Esta lista llevaba años en mi cabeza (como algunos de los episodios listados a continuación no tienen tanto tiempo, se deduce que he ido revisando periódicamente mis preferencias). La cosa es como sigue:

  1. Euforia. Bajo este título cuento tanto la primera parte como la segunda como si fueran un único episodio. Porque ambas partes transcienden el universo de las series: son cine puro, tensión dosificada con una maestría asombrosa. Este doble episodio es durísimo, adulto, aterrador… casi tanto como la increíble interpretación de Omar Epps. Además, cuenta con el mérito de hallarse bien alto sin esos trucos narrativos que tanto definen la serie y tanto nos gustan a los que la seguimos con obsesión.
  2. Tres historias. El clásico por excelencia, y por algo es. Este fue el primer episodio en descubrirnos los trucos narrativos de los que acabo de hablar: es difícil de seguir, pero también divertidísimo. Y empezamos a aprender más sobre House como persona de carne y hueso.

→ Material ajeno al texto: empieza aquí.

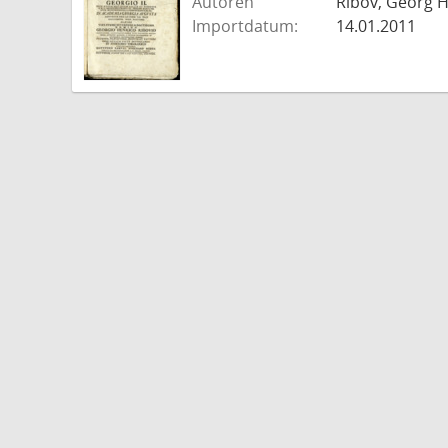
Autoren
Ribov, Georg H
Importdatum:
14.01.2011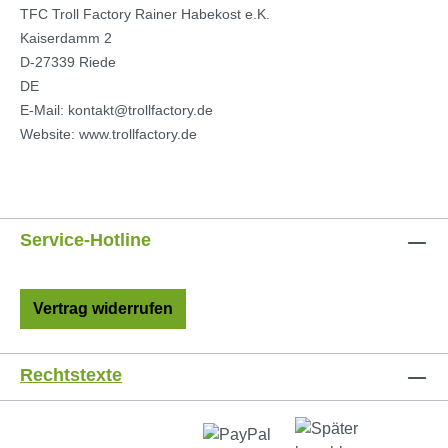
TFC Troll Factory Rainer Habekost e.K.
Kaiserdamm 2
D-27339 Riede
DE
E-Mail: kontakt@trollfactory.de
Website: www.trollfactory.de
Service-Hotline
Vertrag widerrufen
Rechtstexte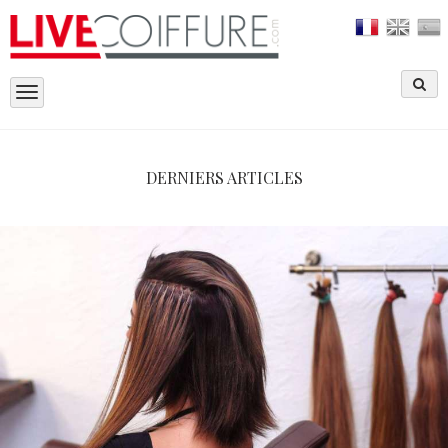
Toggle
navigation
DERNIERS ARTICLES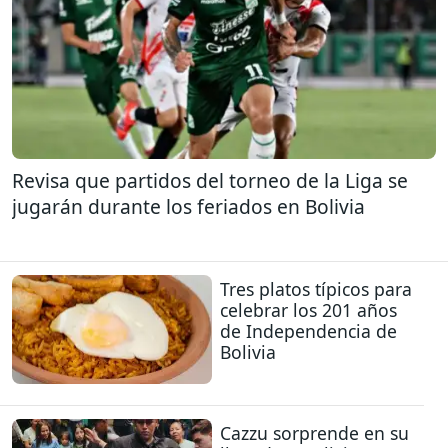
Revisa que partidos del torneo de la Liga se
jugarán durante los feriados en Bolivia
Tres platos típicos para
celebrar los 201 años
de Independencia de
Bolivia
Cazzu sorprende en su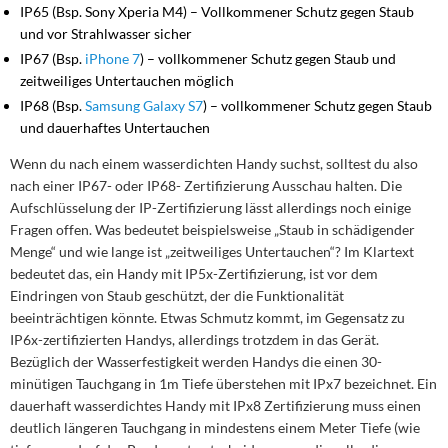
IP65 (Bsp. Sony Xperia M4) – Vollkommener Schutz gegen Staub
und vor Strahlwasser sicher
IP67 (Bsp.
iPhone 7
) – vollkommener Schutz gegen Staub und
zeitweiliges Untertauchen möglich
IP68 (Bsp.
Samsung Galaxy S7
) – vollkommener Schutz gegen Staub
und dauerhaftes Untertauchen
Wenn du nach einem wasserdichten Handy suchst, solltest du also
nach einer IP67- oder IP68- Zertifizierung Ausschau halten. Die
Aufschlüsselung der IP-Zertifizierung lässt allerdings noch einige
Fragen offen. Was bedeutet beispielsweise „Staub in schädigender
Menge“ und wie lange ist „zeitweiliges Untertauchen“? Im Klartext
bedeutet das, ein Handy mit IP5x-Zertifizierung, ist vor dem
Eindringen von Staub geschützt, der die Funktionalität
beeinträchtigen könnte. Etwas Schmutz kommt, im Gegensatz zu
IP6x-zertifizierten Handys, allerdings trotzdem in das Gerät.
Bezüglich der Wasserfestigkeit werden Handys die einen 30-
minütigen Tauchgang in 1m Tiefe überstehen mit IPx7 bezeichnet. Ein
dauerhaft wasserdichtes Handy mit IPx8 Zertifizierung muss einen
deutlich längeren Tauchgang in mindestens einem Meter Tiefe (wie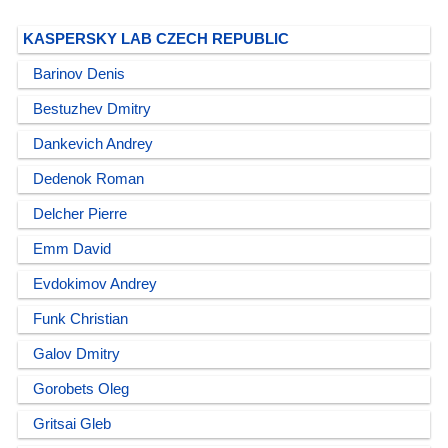
KASPERSKY LAB CZECH REPUBLIC
Barinov Denis
Bestuzhev Dmitry
Dankevich Andrey
Dedenok Roman
Delcher Pierre
Emm David
Evdokimov Andrey
Funk Christian
Galov Dmitry
Gorobets Oleg
Gritsai Gleb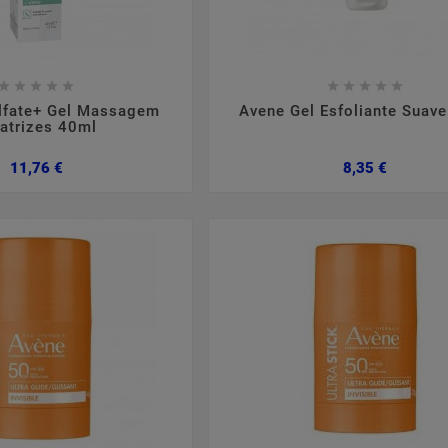

















lfate+ Gel Massagem
Avene Gel Esfoliante Suav
atrizes 40ml
Preço
Preço
11,76 €
8,35 €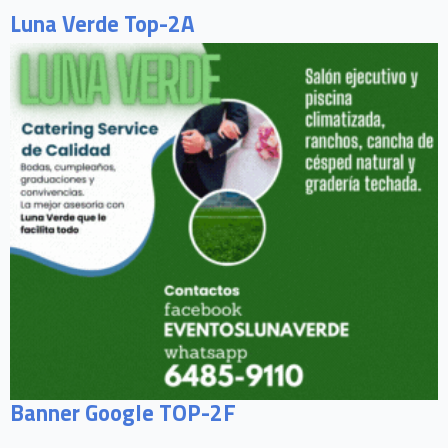
Luna Verde Top-2A
Banner Google TOP-2F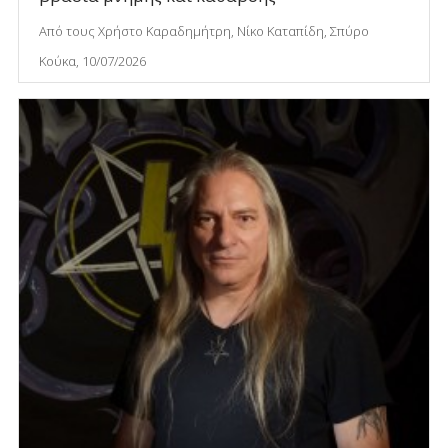
Από τους Χρήστο Καραδημήτρη, Νίκο Καταπίδη, Σπύρο
Κούκα, 10/07/2026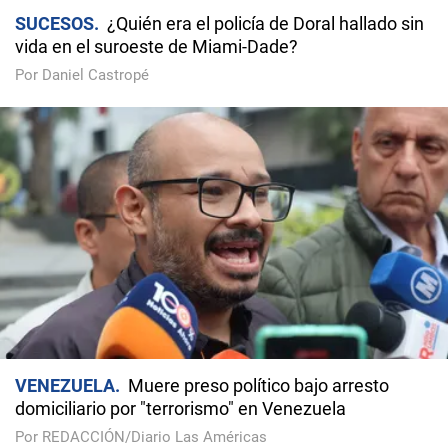
SUCESOS
¿Quién era el policía de Doral hallado sin
vida en el suroeste de Miami-Dade?
Por Daniel Castropé
VENEZUELA
Muere preso político bajo arresto
domiciliario por "terrorismo" en Venezuela
Por REDACCIÓN/Diario Las Américas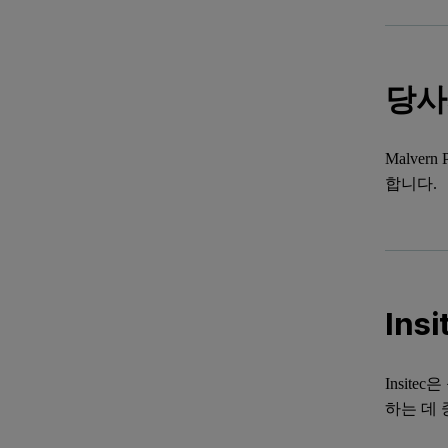
당사
Malve
합니다.
Ins
Insit
하는 데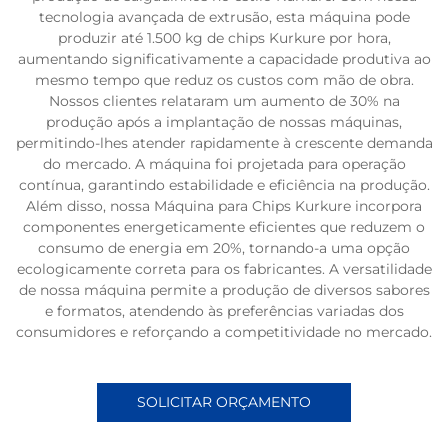
tecnologia avançada de extrusão, esta máquina pode
produzir até 1.500 kg de chips Kurkure por hora,
aumentando significativamente a capacidade produtiva ao
mesmo tempo que reduz os custos com mão de obra.
Nossos clientes relataram um aumento de 30% na
produção após a implantação de nossas máquinas,
permitindo-lhes atender rapidamente à crescente demanda
do mercado. A máquina foi projetada para operação
contínua, garantindo estabilidade e eficiência na produção.
Além disso, nossa Máquina para Chips Kurkure incorpora
componentes energeticamente eficientes que reduzem o
consumo de energia em 20%, tornando-a uma opção
ecologicamente correta para os fabricantes. A versatilidade
de nossa máquina permite a produção de diversos sabores
e formatos, atendendo às preferências variadas dos
consumidores e reforçando a competitividade no mercado.
SOLICITAR ORÇAMENTO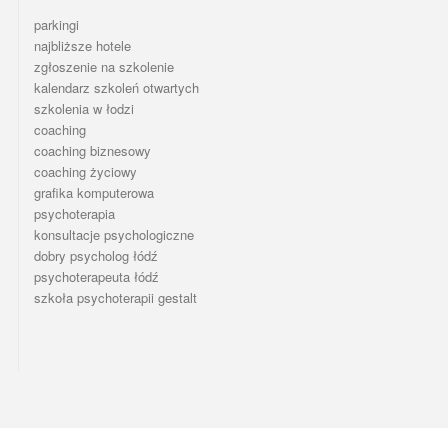
parkingi
najbliższe hotele
zgłoszenie na szkolenie
kalendarz szkoleń otwartych
szkolenia w łodzi
coaching
coaching biznesowy
coaching życiowy
grafika komputerowa
psychoterapia
konsultacje psychologiczne
dobry psycholog łódź
psychoterapeuta łódź
szkoła psychoterapii gestalt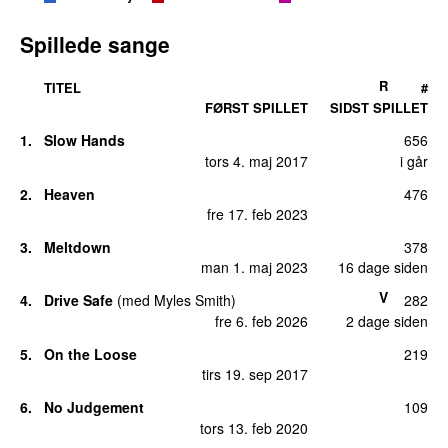
Spillede sange
R
TITEL
#
FØRST SPILLET
SIDST SPILLET
1.
Slow Hands
656
tors 4. maj 2017
i går
2.
Heaven
476
fre 17. feb 2023
3.
Meltdown
378
man 1. maj 2023
16 dage siden
V
4.
Drive Safe
(
med
Myles Smith
)
282
fre 6. feb 2026
2 dage siden
5.
On the Loose
219
tirs 19. sep 2017
6.
No Judgement
109
tors 13. feb 2020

  3. Último recurso. Otro tenso, como Euforia, y un poco largo también. No sabía bien dónde colocarlo, así que vamos a dejarlo en el tercer puesto, por ejemplo. Muy bien construido, pero no solo eso: además hay una discusión de fondo bastante entretenida.
  4. La cabeza de House y El corazón de Wilson. Hombre, sí: como episodio doble (que cuento como único) fueron un bombazo, y cuentan con recursos narrativos para dar y regalar. Además, El corazón de Wilson es posiblemente el episodio más triste de House: es lo que ocurre cuando quien la palma es un personaje a quien ya tenías cercano.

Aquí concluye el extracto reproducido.